Thank you Santhi Serad, Milchatul Akmalia and Astrid Enricka for the smooth cooperation in making the talk a success. Photos courtesy of  Photos Simran I. Nanwani/NOWJAKARTA

The Night Study Group meets one Wednesday evening each month at the IHS Library to enjoy a presentation relating to Indonesia’s heritage, from an IHS friend or an external speaker. In February, an expectant crowd gathered for a talk and sampling by Santhi Serad from ACMI (Aku Cinta Makanan Indonesia – I Love Indonesian Food) entitled The Flavors of the Spice Islands. It was an honour for us to host her and we were looking forward to sampling her dishes and learning about the herbs and spices that go into them.

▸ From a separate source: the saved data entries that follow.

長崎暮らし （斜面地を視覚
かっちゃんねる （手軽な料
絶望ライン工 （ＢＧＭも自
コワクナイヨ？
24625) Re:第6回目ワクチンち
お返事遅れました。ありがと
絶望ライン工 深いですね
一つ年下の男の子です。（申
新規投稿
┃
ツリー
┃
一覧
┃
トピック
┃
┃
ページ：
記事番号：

As an Indonesian Culinary Expert, Santhi has always been passionate about Indonesian food and this motivated her to create ACMI in September 2012. She wanted to educate people on the food and spices of Indonesia. A year ago, with the guidance of her culinary mentor, William Wongso, Santhi opened the Ramurasa Cooking Studio and Coffee Shop in Kemang, dedicated to teaching and serving great quality traditional food.

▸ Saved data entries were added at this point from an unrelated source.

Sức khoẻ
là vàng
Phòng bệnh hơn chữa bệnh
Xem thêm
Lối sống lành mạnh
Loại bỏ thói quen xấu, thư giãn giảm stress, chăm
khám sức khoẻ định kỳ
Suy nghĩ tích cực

She and her highly professional team now run classes in the kitchen and serve the dishes in the adjoining restaurant. She also travels the world to share her knowledge about Indonesian food and spices.

Claiming 3,257 culinary items for this country, Santhi explained that the cuisines of western Indonesia are more complex than those of the east. Then she took us on a culinary journey from Sabang to Merauke, describing two or three iconic dishes from each area and passing round examples of the flavours that go into making them.

Indonesia uses about 135 different herbs and spices of which the most (128) are used in Sumatra and the least (fewer than 60) in the areas of NTB-NTT-Papua-Maluku, which is ironic since the most famous Indonesian spices are nutmeg and cloves which are endemic to Maluku but not in fact used so much in their own cooking.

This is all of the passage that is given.